4.10. In Silico Structural Analyses
The structural analyses were performed based on a modeled complex of VEEV nsP2 protease and LQEAGA↓GSVETP substrate [5
]; the coordinate file was kindly provided by Patricia M. Legler (Center for Bio/molecular Science and Engineering, U.S. Naval Research Laboratory).
The sequence of the original model and the experimentally examined protein was aligned with Clustal Omega [40
]. Both the model protein and substrate found in the crystal structure were mutated to reproduce the in vitro structures, by applying the FoldX software [41
]. To the N-termini of both molecules, an N-acetyl group was connected, while a methylamide group was added to the C-termini. The protonation states were attributed by the Chimera software [42
], the active site contained a deprotonated cysteine and a protonated histidine residue. Prior to the simulations, the systems were immersed in water. For the simulations, the Amber16 software [43
] was used. The protein and the substrate were parametrized by the FF14SB force field [44
], and the surrounding water molecules were described by the TIP3P model [45
]. For the simulations, the system was first minimized via the steepest descent method for 5000 steps, followed by the conjugate gradient method for a further 5000 steps. The system was gradually heated to 300 K during a 2-ns-long simulation, and equilibrated for 2 ns at 300 K, applying 1-fs timesteps. For temperature regulation, the Langevin dynamics method was used. For bonds involving hydrogen atoms, SHAKE was performed. The system was further heated to 400 K during a 0.5-ns-long simulation, and equilibrated for 0.5 ns at 400 K. A simulated annealing cycle was applied to the system, cooling it to 5 K during a 1-ns-long simulation, followed by heating to 400 K during 0.5 ns, and equilibrating at that temperature for 0.5 ns, under NPT conditions. The cycle was repeated two times, heating the system to 300 K in the second cycle. A further 0.5-ns-long equilibration was run at 300 K. During the simulations, harmonic restraints of 50 kcal mol−1
were applied between the sulfur atom of the catalytic cysteine and the substrate carbonyl oxygen of the Ala residue at the cleavage site, and also between the donor nitrogen atom of the catalytic histidine and the backbone nitrogen of the Gly residue at the cleavage site. Convergence during the last equilibration simulation was monitored with RMSD calculations, performed by the cpptraj [46
] program of Amber16, with the average of coordinates over the equilibration trajectory used as reference.
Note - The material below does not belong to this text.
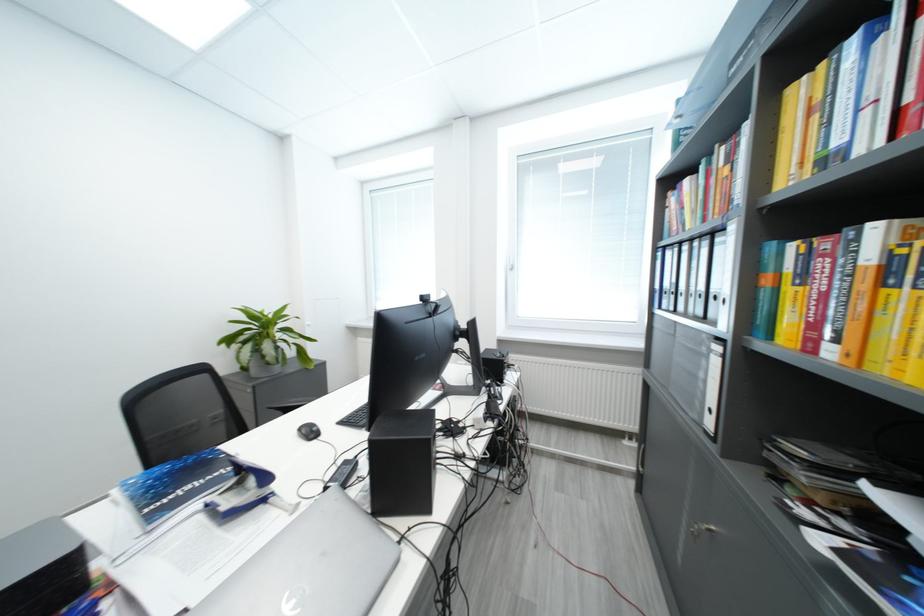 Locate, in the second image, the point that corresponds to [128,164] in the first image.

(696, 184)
DynaMut web server was applied to prepare mutant complexes and predict energy changes upon point mutations of substrate residues, the ≥0 kcal/mol change in folding free energy (ΔΔG) was considered to be stabilizing, while ΔΔG < 0 was viewed as destabilizing [47
]. Hydropathy plots were prepared for the cleavage site sequences (P5–P5′) using the ProtScale module of ExPASy web server (https://web.expasy.org/protscale
], setting a 3-residue window for calculation and using the Kyte and Doolittle hydropathicity scale [48
]. Residue volumes were retrieved from the literature [49
]. LigPlot+_v2.1 program was used for 2D visualization of interaction [50
]. Structural figures were prepared by using PyMOL Molecular Graphics System (Version 1.3 Schrödinger, LLC).